Final police tally confirms 6,583 fell victim to 8 Aum-related crimes

Japan Today/December 21, 2010

Tokyo - The National Police Agency said Monday it has confirmed that a total of 6,583 people fell victim to the 1995 sarin gas attack on the Tokyo subway system and seven other crimes committed by the Aum Shinrikyo cult, as it closed Friday accepting their applications for government relief.

Of the total, 6,084 victims or bereaved relatives, or 92 percent, have filed for compensation with the central government under the law enacted in June 2008 to enable the state to pay damages to them on behalf of the bankrupt cult organization, now known as Aleph.

A total of 424 people declined police suggestion for filing compensation requests, saying they do not want to think about the crimes, while the police have failed to get in touch with the remaining 75 people.

The government has already paid 2,806 million yen in compensation to 5,857 people, according to the agency.

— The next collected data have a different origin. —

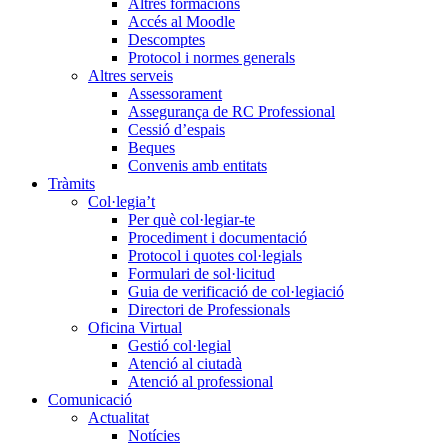
Altres formacions
Accés al Moodle
Descomptes
Protocol i normes generals
Altres serveis
Assessorament
Assegurança de RC Professional
Cessió d’espais
Beques
Convenis amb entitats
Tràmits
Col·legia’t
Per què col·legiar-te
Procediment i documentació
Protocol i quotes col·legials
Formulari de sol·licitud
Guia de verificació de col·legiació
Directori de Professionals
Oficina Virtual
Gestió col·legial
Atenció al ciutadà
Atenció al professional
Comunicació
Actualitat
Notícies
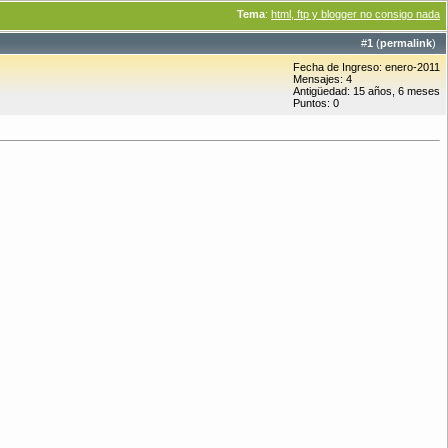
Tema
:
html, ftp y blogger no consigo nada
#
1
(
permalink
)
Fecha de Ingreso: enero-2011
Mensajes: 4
Antigüedad: 15 años, 6 meses
Puntos: 0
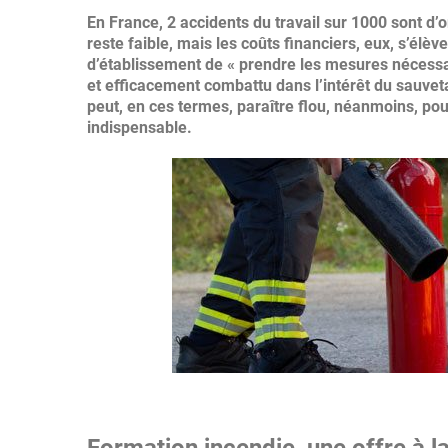
En France, 2 accidents du travail sur 1000 sont d
reste faible, mais les coûts financiers, eux, s’élèv
d’établissement de « prendre les mesures nécess
et efficacement combattu dans l’intérêt du sauvet
peut, en ces termes, paraître flou, néanmoins, pou
indispensable.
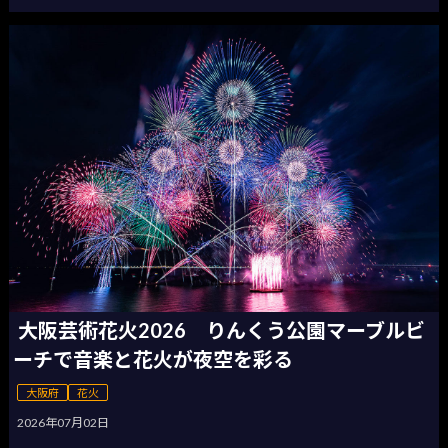
大阪芸術花火2026 りんくう公園マーブルビ
ーチで音楽と花火が夜空を彩る
大阪府
花火
2026年07月02日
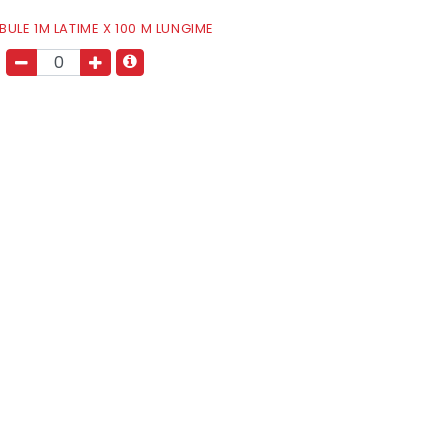
 BULE 1M LATIME X 100 M LUNGIME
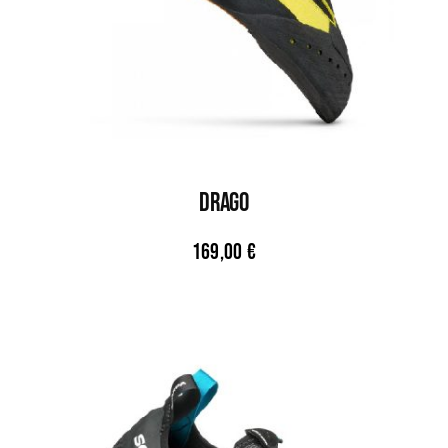
DRAGO
169,00
€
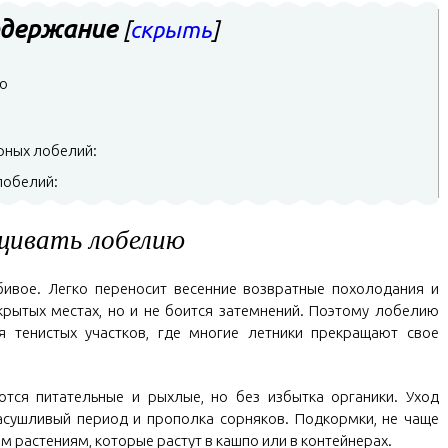
держание
[
скрыть
]
ю
ных лобелий:
лобелий:
щивать лобелию
бивое. Легко переносит весенние возвратные похолодания и
крытых местах, но и не боится затемнений. Поэтому лобелию
я тенистых участков, где многие летники прекращают свое
ся питательные и рыхлые, но без избытка органики. Уход
асушливый период и прополка сорняков. Подкормки, не чаще
м растениям, которые растут в кашпо или в контейнерах.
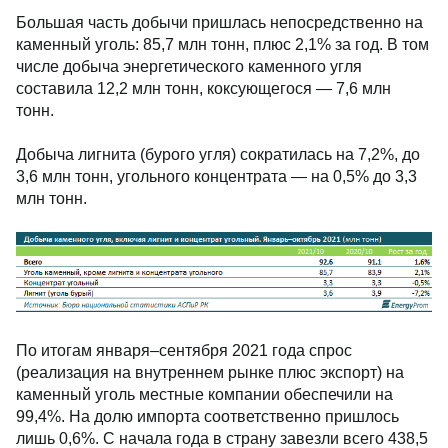
Большая часть добычи пришлась непосредственно на
каменный уголь: 85,7 млн тонн, плюс 2,1% за год. В том
числе добыча энергетического каменного угля
составила 12,2 млн тонн, коксующегося — 7,6 млн
тонн.
Добыча лигнита (бурого угля) сократилась на 7,2%, до
3,6 млн тонн, угольного концентрата — на 0,5% до 3,3
млн тонн.
По итогам января–сентября 2021 года спрос
(реализация на внутреннем рынке плюс экспорт) на
каменный уголь местные компании обеспечили на
99,4%. На долю импорта соответственно пришлось
лишь 0,6%. С начала года в страну завезли всего 438,5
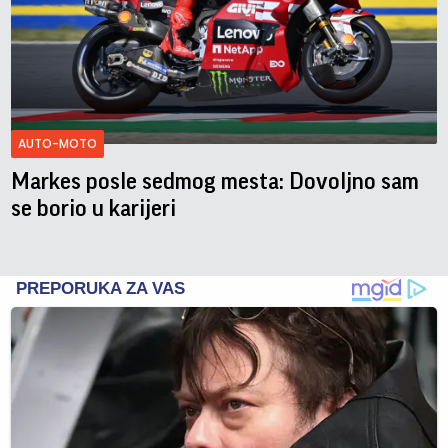
AUTO-MOTO
Markes posle sedmog mesta: Dovoljno sam
se borio u karijeri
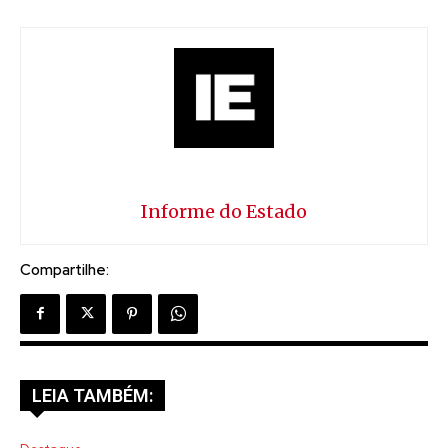
Informe do Estado
Compartilhe:
LEIA TAMBÉM:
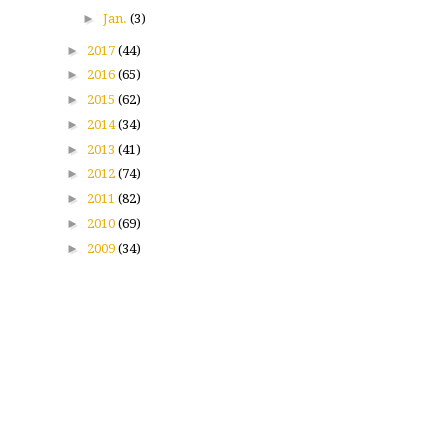
►
Jan.
(3)
►
2017
(44)
►
2016
(65)
►
2015
(62)
►
2014
(34)
►
2013
(41)
►
2012
(74)
►
2011
(82)
►
2010
(69)
►
2009
(34)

Under the law, the bereaved families of those who died in one of the eight cases can receive 20 million yen, while those who were injured can receive 100,000 yen to 30 million yen.

Of the 6,583 people, 6,286 were the victims of the Tokyo sarin attack that took place in March 1995.

It means that the agency has newly found 1,000 or more victims and urged them to file applications for the relief as the number of victims from the incident was believed to be ‘‘more than 5,000'' shortly after the incident.

The agency found out about potentially eligible victims from their investigative reports and documents related to workers' compensation, and suggested they apply for the benefits, it said.

The eight crimes include also the 1994 sarin attack in Matsumoto, Nagano Prefecture, and the 1989 murder of anti-Aum lawyer Tsutsumi Sakamoto and his family.

Since Aum was declared bankrupt in 1996, it has only been able to pay about 1.52 billion yen, or about 40% of the full amount of compensation of 3.8 billion yen that should be paid to the victims of Aum-related incidents.